Isle Of Wight, TRNSMT and more festivals announced their line-ups this week and were drastically dominated by male artists.

  • READ MORE: Where are all the female headliners? Festival bookers, bands and fans weigh in on how to change the narrative

Yesterday (March 26), Nash shared an article from the Guardian about the lack of women on festival bills in 2021 on her Instagram Story, captioning it: “Really fucking bummed about this to be honest.”

She highlighted a quote from Kendal Calling’s programming director Emma Zillmann, in which they said the festival’s audience wasn’t “really clamouring to see those artists, which makes things a little bit difficult for me”.

CREDIT: Kate Nash/Instagram

“I don’t dispute that everyone should be trying harder,” Zillmann added. “It’s not just festivals – we’re just the endpoint. We’re an easy target because we have a poster that clearly shows the hierarchy of the music industry.”

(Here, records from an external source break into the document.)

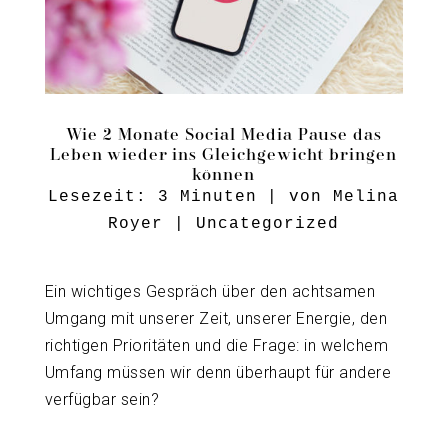
Wie 2 Monate Social Media Pause das
Leben wieder ins Gleichgewicht bringen
können
Lesezeit:
3
Minuten
| von
Melina
Royer
|
Uncategorized
Ein wichtiges Gespräch über den achtsamen
Umgang mit unserer Zeit, unserer Energie, den
richtigen Prioritäten und die Frage: in welchem
Umfang müssen wir denn überhaupt für andere
verfügbar sein?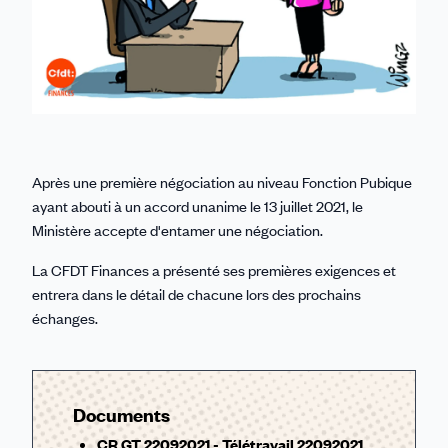
Après une première négociation au niveau Fonction Pubique
ayant abouti à un accord unanime le 13 juillet 2021, le
Ministère accepte d'entamer une négociation.
La CFDT Finances a présenté ses premières exigences et
entrera dans le détail de chacune lors des prochains
échanges.
Documents
CR GT 22092021 - Télétravail 22092021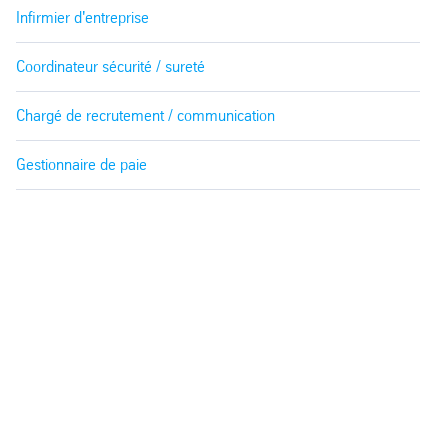
Infirmier d'entreprise
Coordinateur sécurité / sureté
Chargé de recrutement / communication
Gestionnaire de paie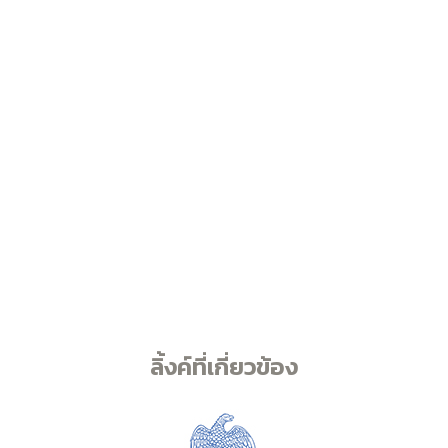
ลิ้งค์ที่เกี่ยวข้อง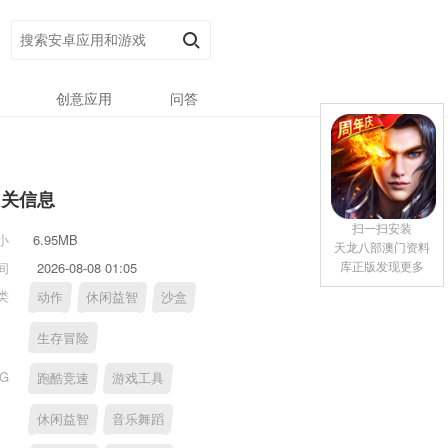
创意应用
问答
相关信息
扫一扫安装
小
6.95MB
天龙八部澳门资料
库正版发现更多
间
2026-08-08 01:05
类
动作
休闲益智
沙盒
生存冒险
AG
跑酷竞速
游戏工具
休闲益智
音乐舞蹈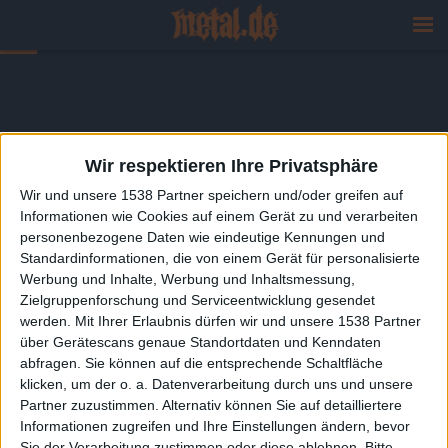
Wir respektieren Ihre Privatsphäre
Wir und unsere 1538 Partner speichern und/oder greifen auf
Informationen wie Cookies auf einem Gerät zu und verarbeiten
personenbezogene Daten wie eindeutige Kennungen und
Standardinformationen, die von einem Gerät für personalisierte
Werbung und Inhalte, Werbung und Inhaltsmessung,
Zielgruppenforschung und Serviceentwicklung gesendet
werden.
Mit Ihrer Erlaubnis dürfen wir und unsere 1538 Partner
über Gerätescans genaue Standortdaten und Kenndaten
abfragen. Sie können auf die entsprechende Schaltfläche
klicken, um der o. a. Datenverarbeitung durch uns und unsere
Partner zuzustimmen. Alternativ können Sie auf detailliertere
Informationen zugreifen und Ihre Einstellungen ändern, bevor
Sie der Verarbeitung zustimmen oder diese ablehnen.
Bitte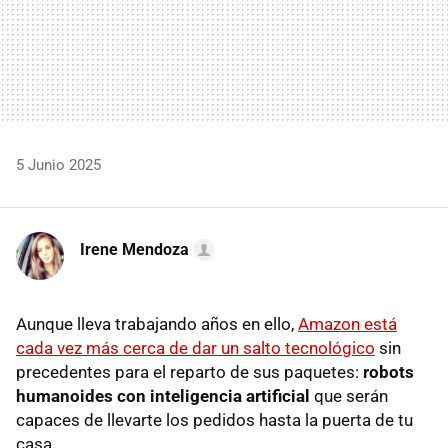
5 Junio 2025
Irene Mendoza
Aunque lleva trabajando años en ello,
Amazon está
cada vez más cerca de dar un salto tecnológico
sin
precedentes para el reparto de sus paquetes:
robots
humanoides con inteligencia artificial
que serán
capaces de llevarte los pedidos hasta la puerta de tu
casa.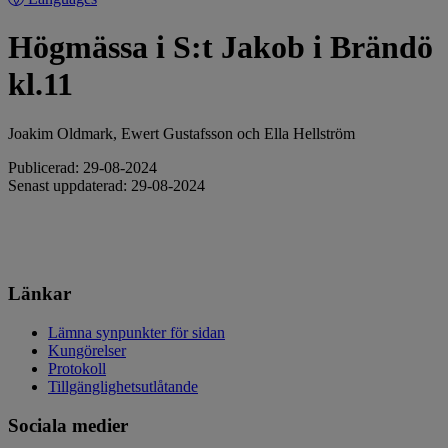
Högmässa i S:t Jakob i Brändö
kl.11
Joakim Oldmark, Ewert Gustafsson och Ella Hellström
Publicerad: 29-08-2024
Senast uppdaterad: 29-08-2024
Länkar
Lämna synpunkter för sidan
Kungörelser
Protokoll
Tillgänglighetsutlåtande
Sociala medier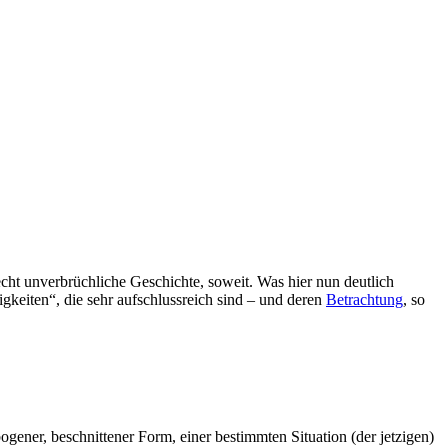
cht unverbrüchliche Geschichte, soweit. Was hier nun deutlich
igkeiten“, die sehr aufschlussreich sind – und deren
Betrachtung
, so
ener, beschnittener Form, einer bestimmten Situation (der jetzigen)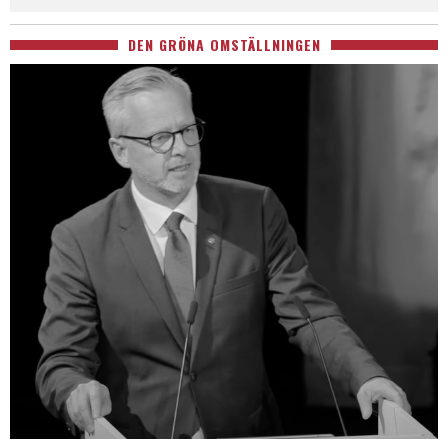
DEN GRÖNA OMSTÄLLNINGEN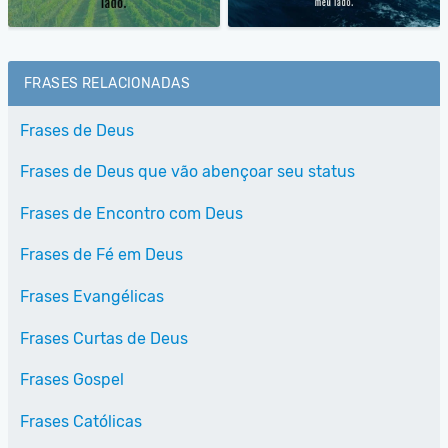
FRASES RELACIONADAS
Frases de Deus
Frases de Deus que vão abençoar seu status
Frases de Encontro com Deus
Frases de Fé em Deus
Frases Evangélicas
Frases Curtas de Deus
Frases Gospel
Frases Católicas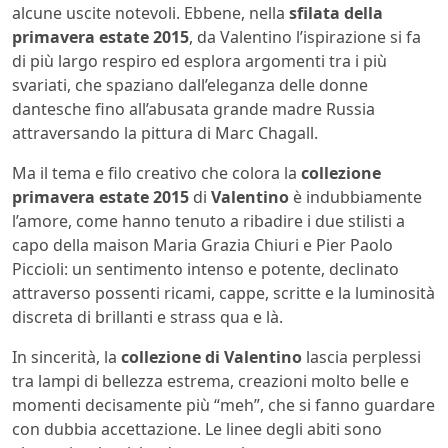
alcune uscite notevoli. Ebbene, nella
sfilata della
primavera estate 2015
, da
Valentino l’ispirazione si fa
di più largo respiro ed esplora argomenti tra i più
svariati, che spaziano dall’eleganza delle donne
dantesche fino all’abusata grande madre Russia
attraversando la pittura di Marc Chagall.
Ma il tema e filo creativo che colora la
collezione
primavera estate 2015
di
Valentino
è indubbiamente
l’amore, come hanno tenuto a ribadire i due stilisti a
capo della maison Maria Grazia Chiuri e Pier Paolo
Piccioli: un sentimento intenso e potente, declinato
attraverso possenti ricami, cappe, scritte e la luminosità
discreta di brillanti e strass qua e là.
In sincerità, la
collezione di Valentino
lascia perplessi
tra lampi di bellezza estrema, creazioni molto belle e
momenti decisamente più “meh”, che si fanno guardare
con dubbia accettazione. Le linee degli abiti sono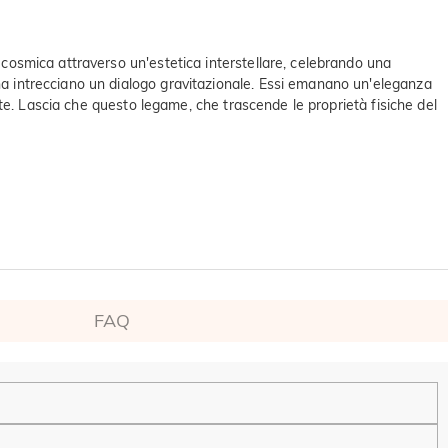
a cosmica attraverso un'estetica interstellare, celebrando una
nna intrecciano un dialogo gravitazionale. Essi emanano un'eleganza
cente. Lascia che questo legame, che trascende le proprietà fisiche del
FAQ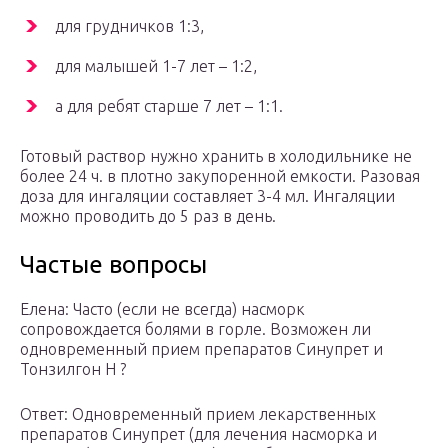
для грудничков 1:3,
для малышей 1-7 лет – 1:2,
а для ребят старше 7 лет – 1:1.
Готовый раствор нужно хранить в холодильнике не
более 24 ч. в плотно закупоренной емкости. Разовая
доза для ингаляции составляет 3-4 мл. Ингаляции
можно проводить до 5 раз в день.
Частые вопросы
Елена: Часто (если не всегда) насморк
сопровождается болями в горле. Возможен ли
одновременный прием препаратов Синупрет и
Тонзилгон Н ?
Ответ: Одновременный прием лекарственных
препаратов Синупрет (для лечения насморка и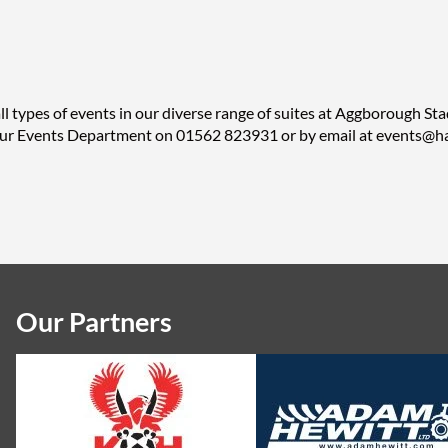
ll types of events in our diverse range of suites at Aggborough St
 our Events Department on 01562 823931 or by email at events@ha
Our Partners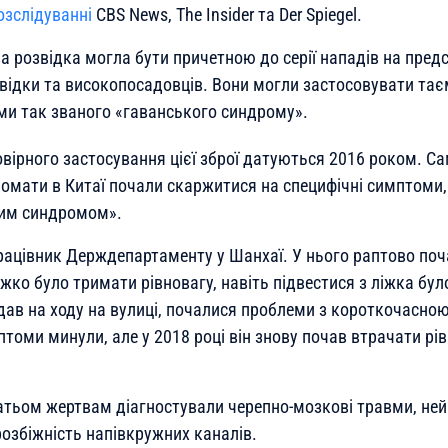
озслідуванні
CBS News, The Insider та Der Spiegel.
а розвідка могла бути причетною до серії нападів на пред
відки та високопосадовців. Вони могли застосовувати тає
и так званого «гаванського синдрому».
вірного застосування цієї зброї датуються 2016 роком. Са
омати в Китаї почали скаржитися на специфічні симптоми,
ким синдромом».
рацівник Держдепартаменту у Шанхаї. У нього раптово поч
жко було тримати рівновагу, навіть підвестися з ліжка бу
адав на ходу на вулиці, почалися проблеми з короткочасно
птоми минули, але у 2018 році він знову почав втрачати рі
тьом жертвам діагностували черепно-мозкові травми, не
озбіжність напівкружних каналів.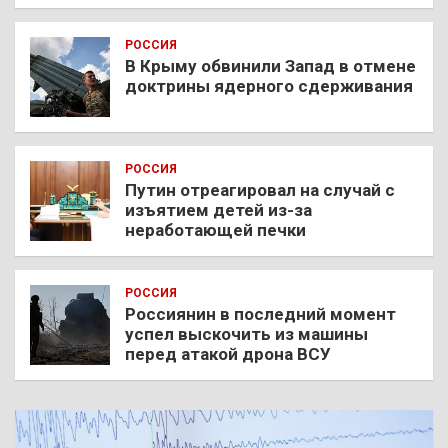
РОССИЯ
В Крыму обвинили Запад в отмене
доктрины ядерного сдерживания
РОССИЯ
Путин отреагировал на случай с
изъятием детей из-за
неработающей печки
РОССИЯ
Россиянин в последний момент
успел выскочить из машины
перед атакой дрона ВСУ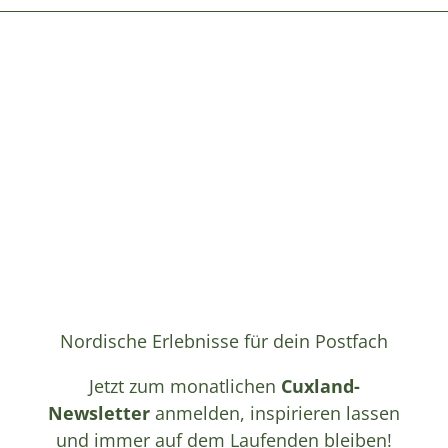
Nordische Erlebnisse für dein Postfach
Jetzt zum monatlichen
Cuxland-
Newsletter
anmelden, inspirieren lassen
und immer auf dem Laufenden bleiben!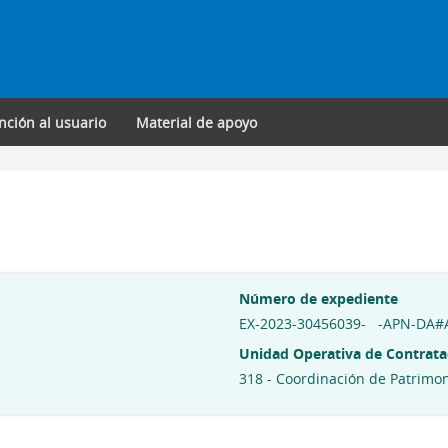
nción al usuario
Material de apoyo
Número de expediente
EX-2023-30456039- -APN-DA
Unidad Operativa de Contrata
318 - Coordinación de Patrimo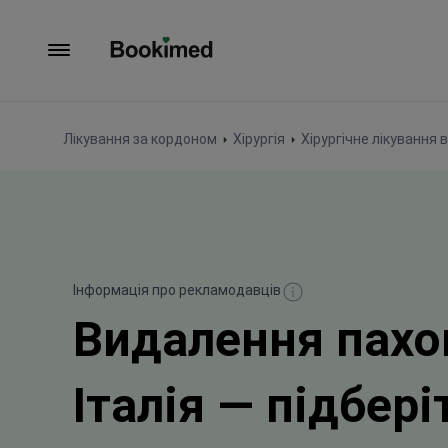
На головну сторінку
Лікування за кордоном
Хірургія
Хірургічне лікування в 
Інформація про рекламодавців
Видалення пахов
Італія — підбері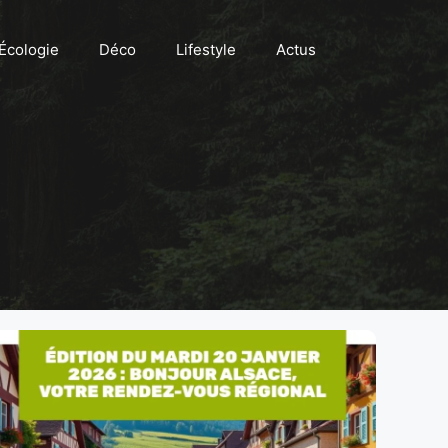
Écologie
Déco
Lifestyle
Actus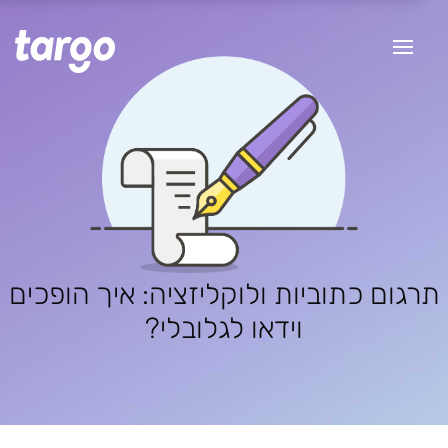
גום כתוביות ולוקליזציה: איך הופכים
וידאו לגלובלי?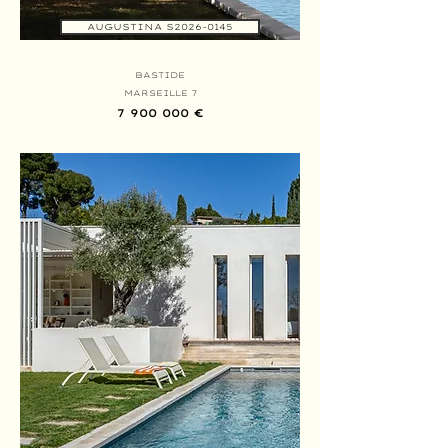
AUGUSTINA S2026-0145
BASTIDE
MARSEILLE 7
7 900 000 €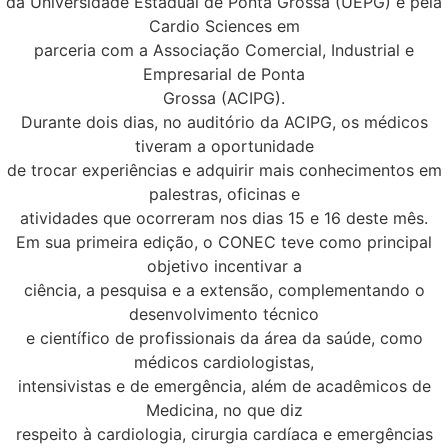
da Universidade Estadual de Ponta Grossa (UEPG) e pela
Cardio Sciences em
parceria com a Associação Comercial, Industrial e
Empresarial de Ponta
Grossa (ACIPG).
Durante dois dias, no auditório da ACIPG, os médicos
tiveram a oportunidade
de trocar experiências e adquirir mais conhecimentos em
palestras, oficinas e
atividades que ocorreram nos dias 15 e 16 deste mês.
Em sua primeira edição, o CONEC teve como principal
objetivo incentivar a
ciência, a pesquisa e a extensão, complementando o
desenvolvimento técnico
e científico de profissionais da área da saúde, como
médicos cardiologistas,
intensivistas e de emergência, além de acadêmicos de
Medicina, no que diz
respeito à cardiologia, cirurgia cardíaca e emergências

Nash criticised the answer as “lazy & passing the buck” and said: “This is the reason things don’t change cause everyone makes some lame excuse.”

CREDIT: Kate Nash/Instagram

Earlier today (March 27), the musician added to her comments, saying she “woke up feeling bittah” about Zillmann’s comments. “Blaming our industry on a whole instead of each taking responsibility for making change allows for the people in power to stay at the top,” she wrote. “We need people like you to help us change the industry.”

Nash went on to note that artists get 70 percent of their income from touring – which has been stripped from them in the last year due to the pandemic. “Discrimination post-pandemic could mean the end for so many female/LGBTQ+/POC artists,” she said. “We already don’t get paid fairly for our recorded work. It’s unacceptable to make steps backwards in terms of booking us.”

CREDIT: Kate Nash/Instagram

In another story, she asked Zillmann: “The industry is unfair so you have to be? Why are you upholding it’s standards? We need your help.”

She also wrote in a post on her Instagram page, in which she said that the music business made her “ashamed yet again”.

CREDIT: Kate Nash/Instagram


“We’re an unprofessional industry, we have no HR department, sexual assault & abuse is RIFE, we don’t pay artists for their work and we make promises to book more women and create diverse line ups and fail to commit,” she wrote. “If we constantly blame the gatekeepers like major labels and publishers then how do we ever change things because they have proved they really don’t give a shit.”

She continued: “I’ve seen this industry destroy the self esteem of so many and it’s killed so many musicians. Instead of encouraging you to have a career in this horrible business I make a promise to do everything I can with my position to make changes so that I could feel better about wanting you to pursue this life. I think what most industry people forget is that they have a wage, an income, a sense of stability, if they’re American they get great health care and dental.

View this post on Instagram

A post shared by Kate Nash (@katenash)

“Lots of musicians don’t get that. If they’re extremely lucky then they can create those things for themselves. But we’re in the minority. Or we got a job on a Netflix show. Most people in music will say that they got in the business because they love music. So love it then. Make choices because you love artists and music, not because it’s hard to go against the grain. Make your priorities a priority.” You can read Nash’s post in full above.

In January, Nash also spoke out against the industry and the inequalities in streaming payments.

“If you’re an artist that can afford to live in a city like me then we have got to unite in some way to stand up for the working class musicians who can’t afford to keep going even though they have millions of streams on Spotify,” she tweeted. “It is unethical. Music is not a club for the rich.”